Why You'll Never Succeed at Mutual Funds Investment

As the internet era has started to rule people, we are in a situation where everything is online these days. There are people who sell fear and there are people who sell happiness, but who sell fear get more appreciation and attention than the person selling success / happiness. The Internet has become an emotional tuner.

With the help of the internet, you can book home online, you can order your favorite meal, order your dress, change your online status, work remotely etc. Even investing has become online and have multiple articles related to investing that brainstorm investors and lure them to low earning funds / ETFs.


 

Why You'll Never Succeed at Mutual Funds Investment

 

Mutual fund is a method of investing where a knowledgeable person who keeps watch on the stock market manages your funds. Pools the money from other investors and allocates them accordingly to get the benchmark returns, below are the steps that you should be considering succeeding by investing in mutual funds.

Redeeming Mutual fund units when you don’t need funds

In mutual fund redeem means withdrawing or selling the mutual fund units. If you sell a mutual fund early and you are not in need of the funds, it will cause your funds to stop growing. Investing In equity mutual funds should be planned as early as possible and should be for long term i.e. 10-20 years. If you redeem mutual funds units, the number of units will reduce, and the long-term investments returns change, and this will impact your belief in your mutual fund.

To stop you from redeeming the mutual fund early mutual fund houses have planned mutual fund early withdrawal penalty or mutual fund early redemption fee of 1 percent of the return will be levied on your investment if withdrawn within one year of investment. So, we should not withdraw whenever the market is on high or when you are not in need of money, allow it to grow to its fullest.

Forgot to invest timely / Discontinuing SIP

If you must make money using equity mutual funds you should plan to invest timely. Invest money every month and plan to automate the investment so that you will not fail to invest. Invest as small as possible like invest 500 every month or invest 1000 every month or invest 5000 every month depending on your salary.

Investing timely will average out the stock market fluctuations avoiding downside risks and gain you when the stock market is in sideways or uptrend. So you should be planning to invest in a timely manner so that your investment gets average out when the market is low, moving sideways or in downtrend.

Panic Selling / Not investing when markets are low

When the stock market goes down more than 30 percent of its value, we call it crash. We should not be afraid of a market crash; we should instead invest more during these times. Some people look at stock market crashes and stop their SIP or worry much about losing money day by day, or they sell their mutual fund units out of panic. It’s a biggest mistake and should be avoided, they sell out their complete holdings based on fear of crash. This should be reversed. Instead, we should think of the stock market crash as an opportunity and should not be afraid of stock market crash instead investing more during the crashes.

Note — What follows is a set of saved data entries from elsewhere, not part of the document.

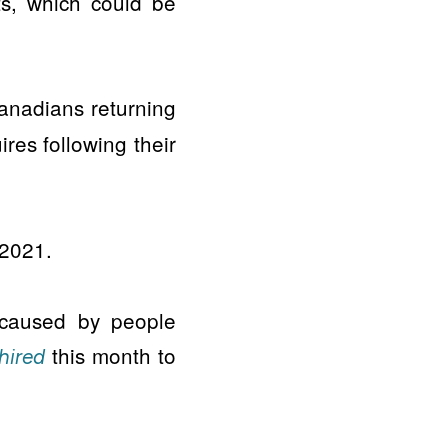
s, which could be
nadians returning
ires following their
 2021.
 caused by people
this month to
hired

Panic selling is also known as fearful selling with the thought that asset prices will come down. When panic selling occurs most of the stock that are getting traded will get into their value, or trade in discounted value range. This is the right time to invest more.

Focusing on balanced fund

Balance fund means the type of mutual funds that are low risks and generate income by investing in equity, bond, gold and sometimes Real Estate Funds. Although these generate good return but the income they generate is less when compared to that of equity return. If you are young and good at taking risk, you should invest into equity-based schemes that are well managed. So, look for well managed equity funds and try avoiding balanced fund(if you are risk taker)

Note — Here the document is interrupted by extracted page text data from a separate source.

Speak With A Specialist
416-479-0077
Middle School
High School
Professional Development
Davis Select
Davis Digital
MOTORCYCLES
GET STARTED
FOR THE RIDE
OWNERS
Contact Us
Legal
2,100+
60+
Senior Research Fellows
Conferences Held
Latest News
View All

Shouldn’t depend fully on Mutual Fund Calculator

Mutual Funds Calculator is just software that predicts the future earnings based on the mutual fund benchmark return / its past performance. There are various types of mutual fund calculator lump sum available. If you invest lump sum then this will get you the future returns, and mutual fund calculator SIP will get you the future income based on systematic investment plan. If you are looking for investment you  may already be familiar with this line Mutual Fund investments are subject to market risks, read all scheme related documents carefully. One should not depend fully on mutual fund calculators as we have already seen some mutual funds closed/ not beating their benchmark returns.

 

Disclaimer : This article is an opinion of the reader and does not provide any investment advice / recommends any stock / mutual fund units. Please consult your financial adviser before investing.